Just to illustrate, we can take GIFT_shapes()
for Estonia and check which mid-res shapes from GISCO are intersecting, along with a higher-res country outline for reference:
library(sf)
#> Linking to GEOS 3.12.1, GDAL 3.8.4, PROJ 9.3.1; sf_use_s2() is TRUE
library(GIFT)
library(ggplot2)
# 2016; resolution: 1:20million
countries <- giscoR::gisco_countries[, "CNTR_ID"]
# Estonia
GIFT_est <- GIFT_shapes(entity_ID = 11456)
#> You are asking for the latest stable version of GIFT which is 3.2.
#> ================================================================================
intersecting_countries <-
st_join(
countries,
GIFT_est,
left = FALSE
) |>
# crop with extended bbox for plot
st_crop(st_bbox(GIFT_est) + c(-.2, -.2, .2, .2))

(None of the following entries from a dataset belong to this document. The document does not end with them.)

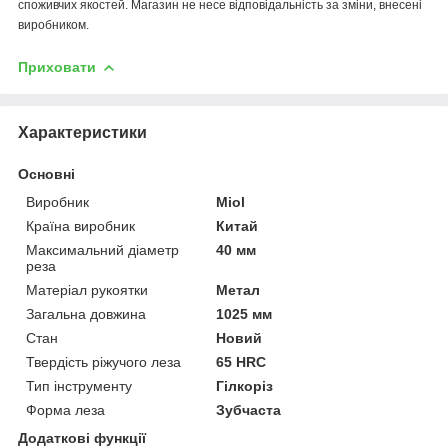
споживчих якостей. Магазин не несе відповідальність за зміни, внесені
виробником.
Приховати
Характеристики
Основні
Виробник
Miol
Країна виробник
Китай
Максимальний діаметр
40 мм
реза
Матеріал рукоятки
Метал
Загальна довжина
1025 мм
Стан
Новий
Твердість ріжучого леза
65 HRC
Тип інструменту
Гілкоріз
Форма леза
Зубчаста
Додаткові функції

#> Warning: attribute variables are assumed to be spatially constant throughout
#> all geometries
intersecting_countries[, 1:2]
#> Simple feature collection with 3 features and 2 fields
#> Geometry type: MULTIPOLYGON
#> Dimension: XY
#> Bounding box: xmin: 21.56417 ymin: 57.31555 xmax: 28.40378 ymax: 60.05231
#> Geodetic CRS: WGS 84
#> CNTR_ID entity_ID geometry
#> 82 EE 11456 MULTIPOLYGON (((27.83301 59...
#> 138 LV 11456 MULTIPOLYGON (((27.75134 57...
#> 185 RU 11456 MULTIPOLYGON (((28.40378 59...
ggplot() +
geom_sf(data = intersecting_countries, aes(fill = CNTR_ID)) +
geom_sf(data = GIFT_est, fill = "white", alpha = .6 ) +
# 1:1million outline for reference
geom_sf(data = giscoR::gisco_get_countries(resolution = "01", country = "Estonia"), color = "navy", fill = NA) +
scale_fill_viridis_d() +
coord_sf(expand = FALSE)
Or you can just check https://gift.uni-goettingen.de/map .
You might get desired result by first generating st_point_on_surface()
points from polygons of one dataset (centroid is not guaranteed to end up in the polygon) and joining those to polygons from another:
GIFT_est |>
st_point_on_surface() |>
st_join(giscoR::gisco_countries)
#> Warning: st_point_on_surface assumes attributes are constant over geometries
#> Warning in st_point_on_surface.sfc(st_geometry(x)): st_point_on_surface may not
#> give correct results for longitude/latitude data
#> Simple feature collection with 1 feature and 17 fields
#> Geometry type: POINT
#> Dimension: XY
#> Bounding box: xmin: 25.50592 ymin: 58.62939 xmax: 25.50592 ymax: 58.62939
#> Geodetic CRS: WGS 84
#> entity_ID geo_entity point_x point_y area x_min x_max y_min
#> 1 11456 Estonia 25.54518 58.67211 45483.44 21.76361 28.21478 57.51511
#> y_max entity_class entity_type polygon_source CNTR_ID CNTR_NAME
#> 1 59.82264 Mainland Political Unit GADM EE Eesti
#> ISO3_CODE NAME_ENGL FID geometry
#> 1 EST Estonia EE POINT (25.50592 58.62939)
With projected CRS I would expect it to work quite well, with geographic coordinates that warning above should probably not be taken too lightly.